Once on this path, the author could really take it anywhere, but since this is a good story, Benaron makes Otto as real as she can, avoiding anything cartoonish; it’s not like Otto’s foaming at the mouth, getting chased by the guys with the butterfly nets from the institution. He’s a real guy, with emotions and motivation, and as it turns out, there’s a lot to his backstory that suggests why he’s doing this email campaign to a dead German movie star (sending them to her website’s info email address, by the way). Once, Otto wasn’t morbidly obese. Once, Otto had real people to love, flesh-and-blood people who loved him back. Even now, in the midst of his epistolating, he has human companionship in the form of Marta, a nurse/caretaker with whom he spends all of his time.
I don’t want to reveal anything else about the story, as really, the setup and variables—what I’ve already given you—tell so much of it already. There is more, however, and because Benaron’s not some cruel trickster, it all adds up to a strange, original, and touching story told in a unique form (if an epistolary is that surprising at this point of contemporary letters). Oh, and to note, I checked to see if all of Benaron’s stories were told in letter form and of course they weren’t. She has some “normal” stories, too, including one really beautiful and tragic Holocaust piece called “How to Write a Train Story,” poignant on a day that the news is littered with white supremacists speaking out in public forums.

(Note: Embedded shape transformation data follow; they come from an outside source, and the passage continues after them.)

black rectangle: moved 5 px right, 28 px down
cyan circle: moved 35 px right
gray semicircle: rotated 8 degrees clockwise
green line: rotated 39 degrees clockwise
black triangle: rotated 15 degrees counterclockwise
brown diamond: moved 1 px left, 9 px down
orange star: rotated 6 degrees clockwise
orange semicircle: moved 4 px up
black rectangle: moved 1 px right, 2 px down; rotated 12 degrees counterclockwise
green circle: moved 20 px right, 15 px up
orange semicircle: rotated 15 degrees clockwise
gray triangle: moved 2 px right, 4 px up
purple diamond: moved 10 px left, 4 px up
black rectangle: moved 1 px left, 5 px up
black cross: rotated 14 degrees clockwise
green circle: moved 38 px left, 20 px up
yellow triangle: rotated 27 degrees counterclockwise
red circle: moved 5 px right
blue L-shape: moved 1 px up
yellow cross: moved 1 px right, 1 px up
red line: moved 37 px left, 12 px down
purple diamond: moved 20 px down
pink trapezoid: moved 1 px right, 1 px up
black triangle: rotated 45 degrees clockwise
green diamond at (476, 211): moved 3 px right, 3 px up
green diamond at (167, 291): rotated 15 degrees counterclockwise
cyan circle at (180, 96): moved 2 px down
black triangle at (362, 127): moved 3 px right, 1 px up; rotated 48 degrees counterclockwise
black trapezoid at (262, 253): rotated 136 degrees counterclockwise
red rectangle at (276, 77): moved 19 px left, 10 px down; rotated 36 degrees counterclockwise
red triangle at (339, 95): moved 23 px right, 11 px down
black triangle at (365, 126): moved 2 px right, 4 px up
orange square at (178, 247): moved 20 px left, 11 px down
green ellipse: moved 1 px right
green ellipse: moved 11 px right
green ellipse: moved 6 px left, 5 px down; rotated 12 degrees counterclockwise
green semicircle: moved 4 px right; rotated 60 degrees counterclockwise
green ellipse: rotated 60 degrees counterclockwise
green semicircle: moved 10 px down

In short, Naomi Benaron can do it all! Okay, well, I read a few stories from Love Letters From a Fat Man and she has a lot of skills, writes in eclectic styles, on eclectic themes. She also has sense of humor as well as the heart and the thematic stakes to make it all work, to put together a solid collection. To note, her Wikipedia page says that this collection and her novel, Running the Rift, both deal with the Rwandan genocide, which I seem to have completely skipped around, so I might have to go back and find that content, too. In any case, I’m pleased I discovered her work today: Lots here to admire.